The original paper being discussed in the blog post linked above asked the question “Did Plant Patents Create the American Rose?[1]”, and they concluded that:

“Using plant patents as the sole indicator of innovation suggests that the answer is yes…A closer look, however, suggests patents played at best a secondary role, and that U.S. breeders mostly used patents strategically to protect themselves from litigation.”

The blog item (perhaps somewhat unfairly) draws the conclusion from the paper that:

“…there’s evidence that the Plant Patent Act may have served to suppress horticultural innovation rather than stimulate it”

Why is this debate of interest to us?  The research is about roses, but the Intellectual Property Rights discussion could apply equally to other plants/crops.  In our area this debate becomes even more heated when publicly funded research, and/or development issues are added into the mix.

It’s always useful that we a) take note and learn from these discussions, and b) that we remember the balance needs to be struck between protecting individual rights, and effects on the wider community.  The patent system was always supposed to tread this line.  There is more than one type of IPR available to plant breeders.  In the USA a Plant Patent is just one of three forms of formal protection available for plants from the USPTO, along with PVP and the Utility Patent.

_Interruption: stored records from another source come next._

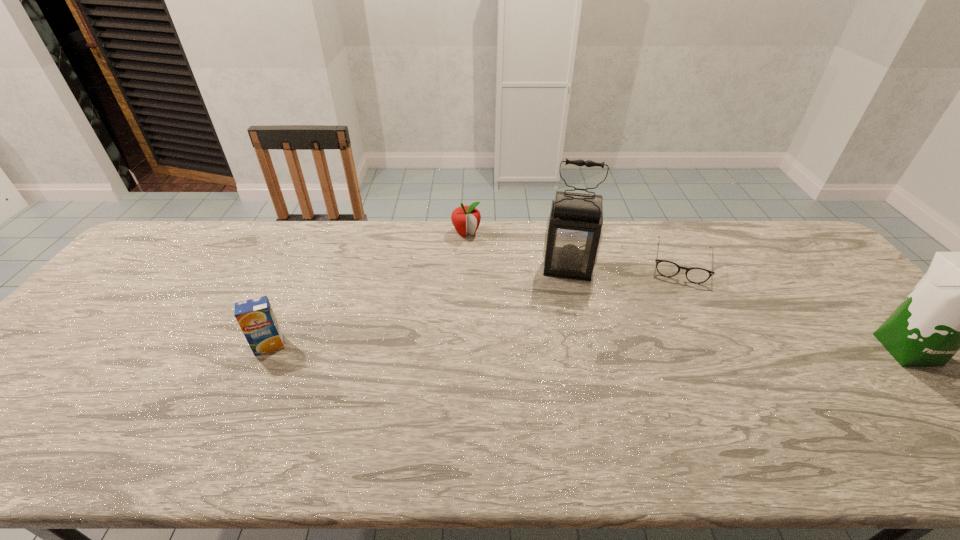 Identify the location of vacant space located 0.110m on the back of the leftmost object. (288, 306).

Find the location of a particular element. vacant space located on the front-facing side of the second tallest object is located at coordinates (950, 396).

The height and width of the screenshot is (540, 960). I want to click on free region located 0.250m on the side where a bite is taken out of the second shortest object, so click(x=495, y=289).

The width and height of the screenshot is (960, 540). I want to click on free space located on the side where a bite is taken out of the second shortest object, so click(x=500, y=299).

At what (x,y) coordinates should I click in order to perform the action: click on vacant area located 0.090m on the side where a bite is taken out of the second shortest object. Please return your answer as a coordinate pair (x, y). This screenshot has width=960, height=540. Looking at the image, I should click on (479, 257).

The height and width of the screenshot is (540, 960). Find the location of `vacant space located on the front-facing side of the tallest object`. vacant space located on the front-facing side of the tallest object is located at coordinates (558, 392).

Locate an element on the screen. This screenshot has width=960, height=540. blank space located on the front-facing side of the tallest object is located at coordinates (564, 321).

You are a GUI agent. You are given a task and a screenshot of the screen. Output one action in this format:
    pyautogui.click(x=<x>, y=<y>)
    Task: Click on the free space located on the front-facing side of the tallest object
    The image size is (960, 540).
    Given the screenshot: What is the action you would take?
    pyautogui.click(x=564, y=313)

In order to click on free space located through the lenses of the spectacles in this screenshot , I will do `click(674, 354)`.

Identify the location of vacant region located 0.140m through the lenses of the spectacles. The image size is (960, 540). (677, 316). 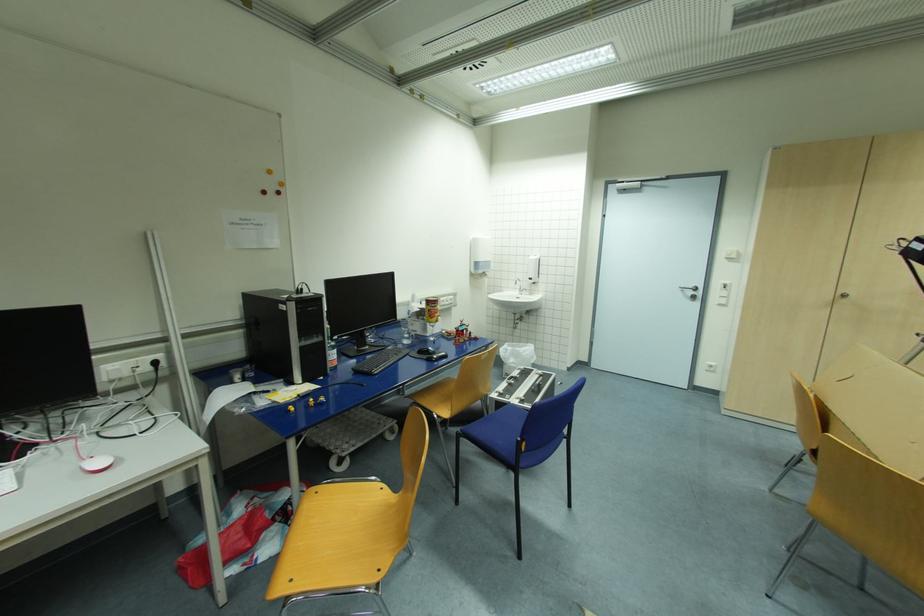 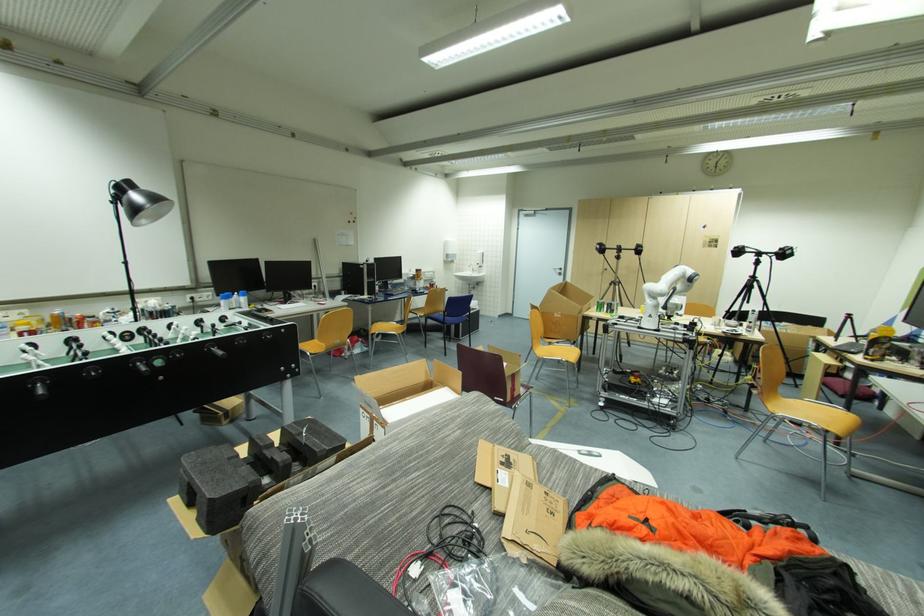 Where in the second image is the point corresponding to point (687, 294) from the first image?

(560, 273) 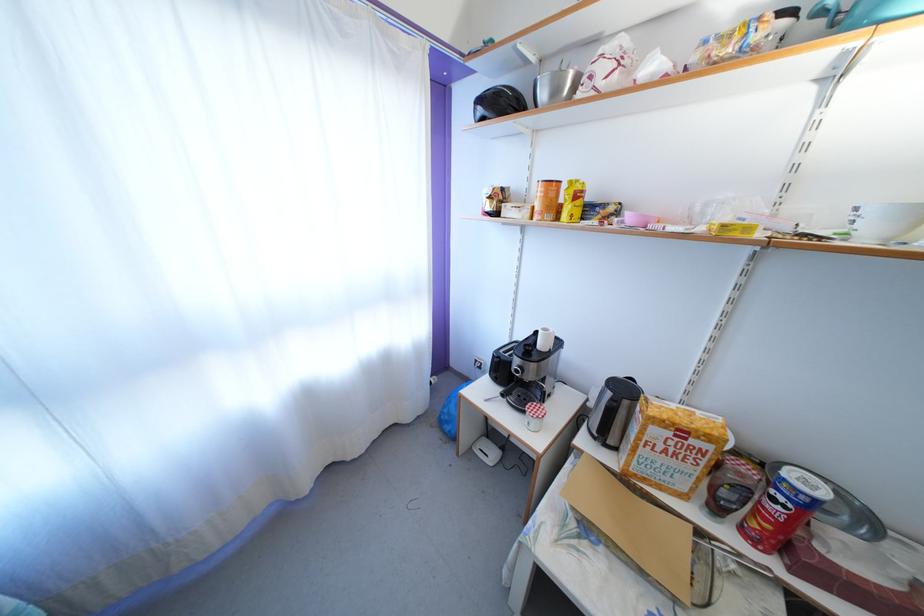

Protection is certainly not a one way street.  Plant Patent Rights are time limited and the patented plant variety enters the public domain (with no rights attached) once the patent expires.  In addition US Plant Patents allow the protected materials to be used for breeding without the need for permission (or a license) from the patent holder, much like the breeder’s exemption for PVP rights. (See,http://www.ll.georgetown.edu/federal/judicial/fed/opinions/94opinions/94-1450.pdf)%25c2%25a0;.  This is NOT true for utility patent rights over plant varieties.

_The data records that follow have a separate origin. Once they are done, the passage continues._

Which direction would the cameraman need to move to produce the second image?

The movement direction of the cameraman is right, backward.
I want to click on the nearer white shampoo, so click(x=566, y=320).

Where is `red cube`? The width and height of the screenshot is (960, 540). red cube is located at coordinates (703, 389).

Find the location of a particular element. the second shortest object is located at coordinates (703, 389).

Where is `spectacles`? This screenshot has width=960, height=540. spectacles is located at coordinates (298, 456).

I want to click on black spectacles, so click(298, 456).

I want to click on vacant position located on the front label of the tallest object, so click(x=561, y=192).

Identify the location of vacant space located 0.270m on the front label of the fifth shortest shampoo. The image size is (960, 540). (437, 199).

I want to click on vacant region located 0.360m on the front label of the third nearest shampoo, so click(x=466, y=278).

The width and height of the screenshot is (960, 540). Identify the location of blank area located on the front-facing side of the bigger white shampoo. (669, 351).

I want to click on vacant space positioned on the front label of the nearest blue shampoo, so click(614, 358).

I would like to question the blog item in its comparison to Europe.  It was noted that: “European breeders, without the benefit of patents, continued to lead rose innovation”  But what about UPOV? This isn’t mentioned… 

The tools are just one piece of the overall innovation puzzle, and the innovation puzzle is a complicated one!  By raising the awareness of the uses and characteristics of the tools we can help ensure that public sector research navigates this area better.  This could mean taking steps to ensure research falls into the public domain, or by using the protections to make outputs available on specific, strategic, development-orientated terms.

The blog post included a great archive photo of the Golden Delicious apple tree (1931) caged to “prevent competitors stealing shoots.”  It’s certainly one alternative to formal protection!